Mythen als Verursacher von Eheproblemen

Martin R. Textor

 

Viele Eheprobleme werden von soziokulturellen Vorstellungen mitbedingt, die man durchaus als Mythen charakterisieren kann. Prüfen Sie einmal, ob Sie - im Innersten Ihres Herzens - an folgende "Mythen" glauben!

(1) Die Liebe soll immer im Mittelpunkt der Ehe stehen. Wer liebt, weiß, was der Partner will, mag, fühlt und denkt. Er versucht immer, alle Wünsche des anderen zu erfüllen und ihn glücklich zu machen. Auch ist er selbstlos und hält die Bedürfnisse des anderen für wichtiger als die eigenen. Wer liebt, tut alles mit dem Partner gemeinsam und sucht immer dessen Nähe.

(2) In der Ehe finden wir all die Zuwendung und Liebe und sogar die guten Ratschläge, die uns unsere Eltern vorenthielten. Sie nützt beiden Partnern, bietet Sicherheit und stärkt die eigenen Selbstwertgefühle.

(3) In einer guten Ehe gibt es keine Meinungsverschiedenheiten. Die Partner sind immer offen und ehrlich, haben dieselben Auffassungen, Einstellungen, Ideale und Ziele. Beide wissen von Anfang all, wie sich ein Ehemann bzw. eine Ehefrau verhalten soll. Auch verstehen sie sofort nonverbale Botschaften.
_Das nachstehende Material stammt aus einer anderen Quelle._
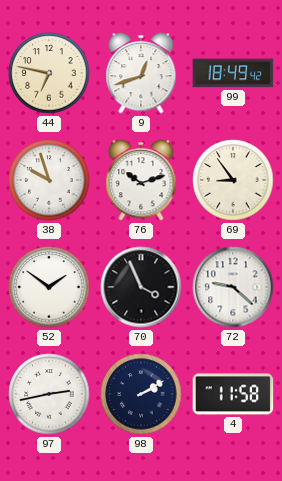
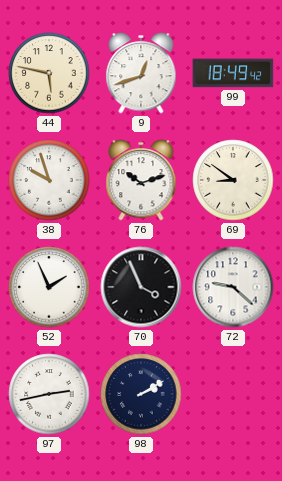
44: 6:47 -> 5:47
69: 8:54 -> 8:51
52: 1:51 -> 1:56
4: 11:58 -> none
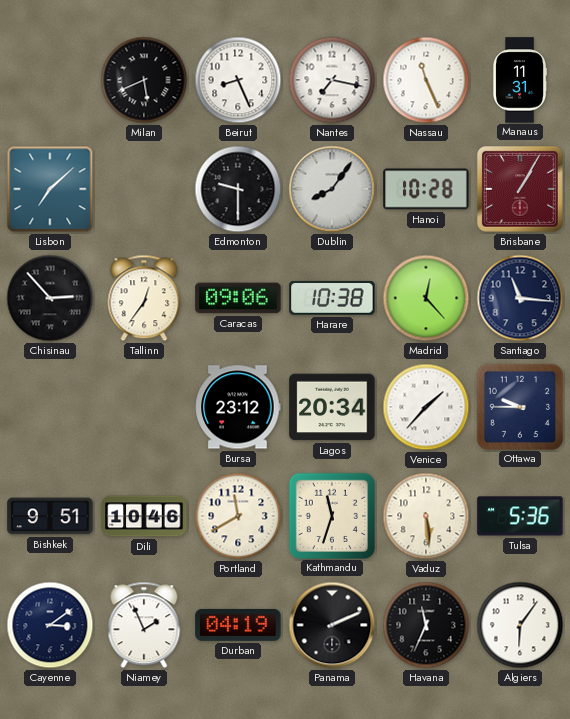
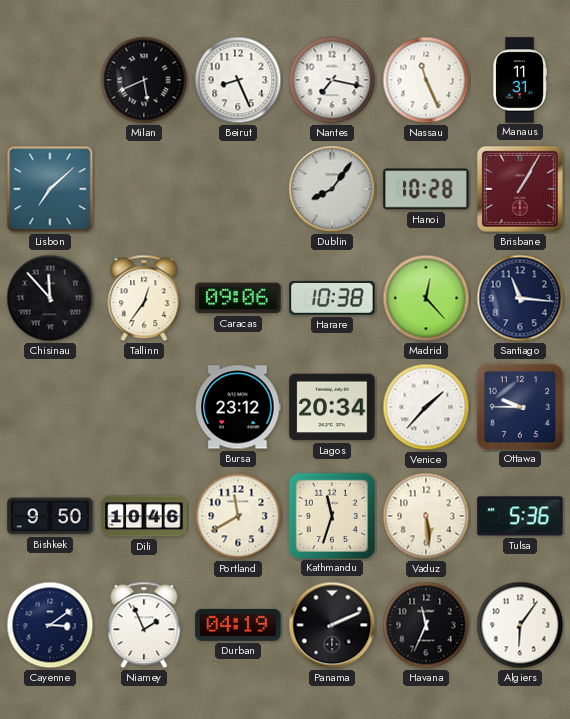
Edmonton: 9:30 -> none
Chisinau: 2:53 -> 11:53
Bishkek: 9:51 -> 9:50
(4) Eine gute Ehe "geschieht einfach", ohne dass sich die Partner anstrengen und an ihrer Beziehung arbeiten müssen. Sie wandelt sich nicht im Verlauf der Zeit.

(5) In einer guten Ehe gibt es keine sexuellen Probleme. Man weiß instinktiv, was der andere Partner im Bett erleben will.

(6) Der Partner kann verändert und in die gewünschte Form gebracht werden. Zu diesem Zweck eignet sich Kritik besser als positives Feedback.

(7) Auseinandersetzungen kennzeichnen eine schlechte Ehe. Die angeborenen Unterschiede zwischen Mann und Frau verursachen die meisten Konflikte.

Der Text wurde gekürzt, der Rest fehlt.